§ Your objective: What follows is a set of records. Retype them exactly, leaving out the pictures.

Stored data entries
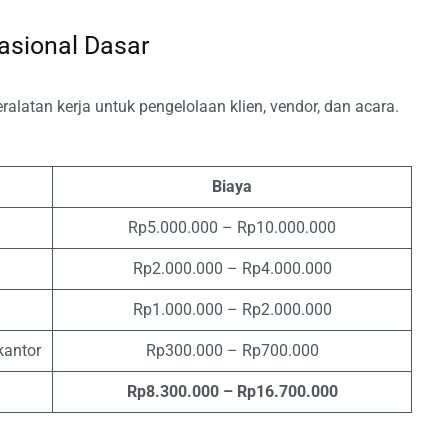
rasional Dasar
atan kerja untuk pengelolaan klien, vendor, dan acara.
Biaya
Rp5.000.000 – Rp10.000.000
Rp2.000.000 – Rp4.000.000
Rp1.000.000 – Rp2.000.000
kantor
Rp300.000 – Rp700.000
Rp8.300.000 – Rp16.700.000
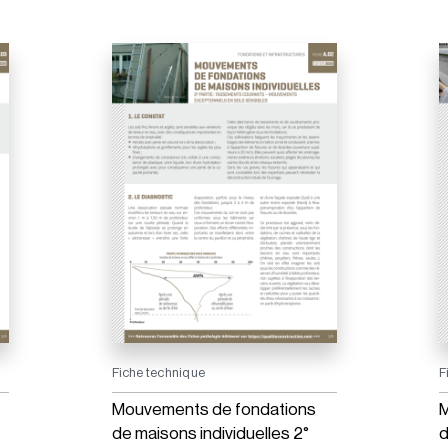
Fiche technique
F
Mouvements de fondations
M
de maisons individuelles 2°
d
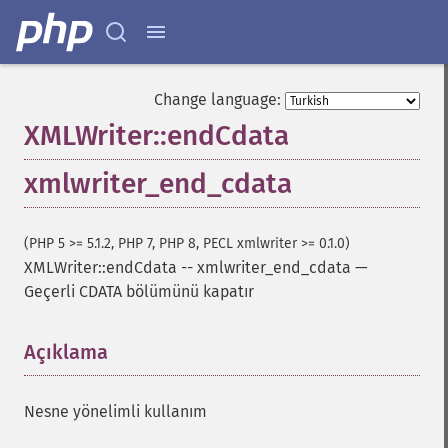
Change language:
XMLWriter::endCdata
xmlwriter_end_cdata
(PHP 5 >= 5.1.2, PHP 7, PHP 8, PECL xmlwriter >= 0.1.0)
XMLWriter::endCdata
--
xmlwriter_end_cdata
—
Geçerli CDATA bölümünü kapatır
Açıklama
¶
Nesne yönelimli kullanım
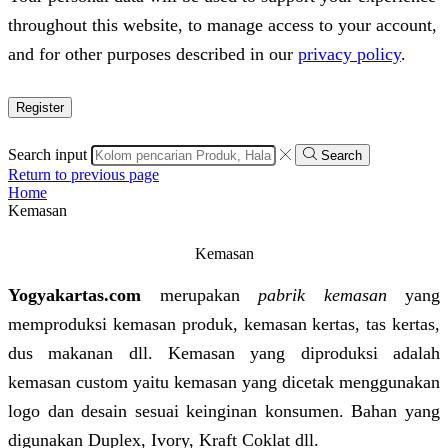
throughout this website, to manage access to your account,
and for other purposes described in our
privacy policy
.
Register
Search input
Search
Return to previous page
Home
Kemasan
Kemasan
Yogyakartas.com
merupakan
pabrik kemasan
yang
memproduksi kemasan produk, kemasan kertas, tas kertas,
dus makanan dll. Kemasan yang diproduksi adalah
kemasan custom yaitu kemasan yang dicetak menggunakan
logo dan desain sesuai keinginan konsumen. Bahan yang
digunakan Duplex, Ivory, Kraft Coklat dll.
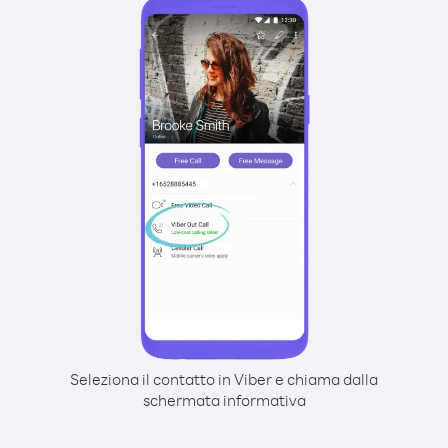
Seleziona il contatto in Viber e chiama dalla
schermata informativa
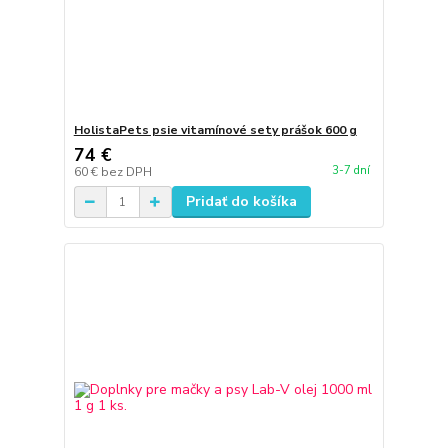
HolistaPets psie vitamínové sety prášok 600 g
74 €
3-7 dní
60 €
bez DPH
Pridať do košíka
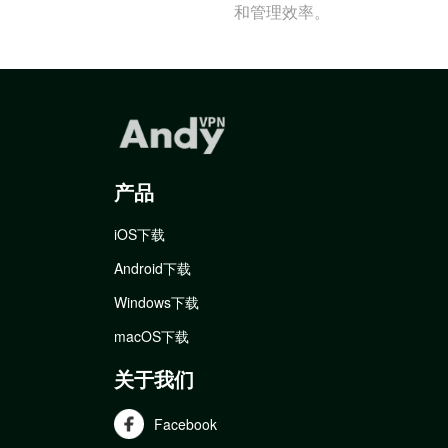
和管理效率。
产品
iOS下载
Android下载
Windows下载
macOS下载
关于我们
Facebook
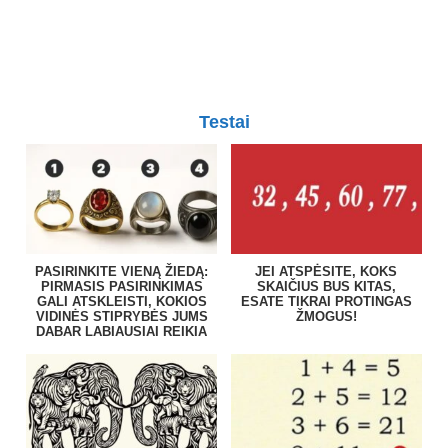
Testai
PASIRINKITE VIENĄ ŽIEDĄ:
JEI ATSPĖSITE, KOKS
PIRMASIS PASIRINKIMAS
SKAIČIUS BUS KITAS,
GALI ATSKLEISTI, KOKIOS
ESATE TIKRAI PROTINGAS
VIDINĖS STIPRYBĖS JUMS
ŽMOGUS!
DABAR LABIAUSIAI REIKIA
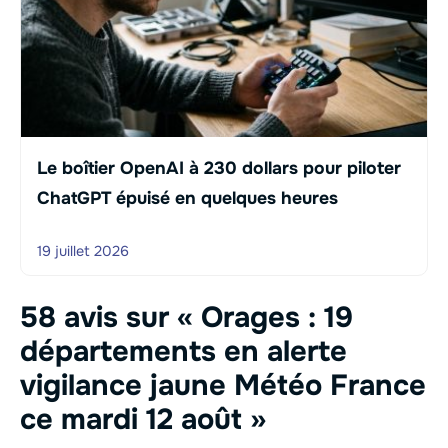
Le boîtier OpenAI à 230 dollars pour piloter
ChatGPT épuisé en quelques heures
19 juillet 2026
58 avis sur « Orages : 19
départements en alerte
vigilance jaune Météo France
ce mardi 12 août »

§ Answer to the exercise:
rasional Dasar
atan kerja untuk pengelolaan klien, vendor, dan acara.
Biaya
Rp5.000.000 – Rp10.000.000
Rp2.000.000 – Rp4.000.000
Rp1.000.000 – Rp2.000.000
kantor
Rp300.000 – Rp700.000
Rp8.300.000 – Rp16.700.000
Fiche technique
F
Mouvements de fondations
M
de maisons individuelles 2°
d
Change language:
XMLWriter::endCdata
xmlwriter_end_cdata
(PHP 5 >= 5.1.2, PHP 7, PHP 8, PECL xmlwriter >= 0.1.0)
XMLWriter::endCdata
--
xmlwriter_end_cdata
—
Geçerli CDATA bölümünü kapatır
Açıklama
¶
Nesne yönelimli kullanım
throughout this website, to manage access to your account,
and for other purposes described in our
privacy policy
.
Register
Search input
Search
Return to previous page
Home
Kemasan
Kemasan
Yogyakartas.com
merupakan
pabrik kemasan
yang
memproduksi kemasan produk, kemasan kertas, tas kertas,
dus makanan dll. Kemasan yang diproduksi adalah
kemasan custom yaitu kemasan yang dicetak menggunakan
logo dan desain sesuai keinginan konsumen. Bahan yang
digunakan Duplex, Ivory, Kraft Coklat dll.
Seleziona il contatto in Viber e chiama dalla
schermata informativa
HolistaPets psie vitamínové sety prášok 600 g
74 €
3-7 dní
60 €
bez DPH
Pridať do košíka
和管理效率。
产品
iOS下载
Android下载
Windows下载
macOS下载
关于我们
Facebook
Testai
PASIRINKITE VIENĄ ŽIEDĄ:
JEI ATSPĖSITE, KOKS
PIRMASIS PASIRINKIMAS
SKAIČIUS BUS KITAS,
GALI ATSKLEISTI, KOKIOS
ESATE TIKRAI PROTINGAS
VIDINĖS STIPRYBĖS JUMS
ŽMOGUS!
DABAR LABIAUSIAI REIKIA
Le boîtier OpenAI à 230 dollars pour piloter
ChatGPT épuisé en quelques heures
19 juillet 2026
58 avis sur « Orages : 19
départements en alerte
vigilance jaune Météo France
ce mardi 12 août »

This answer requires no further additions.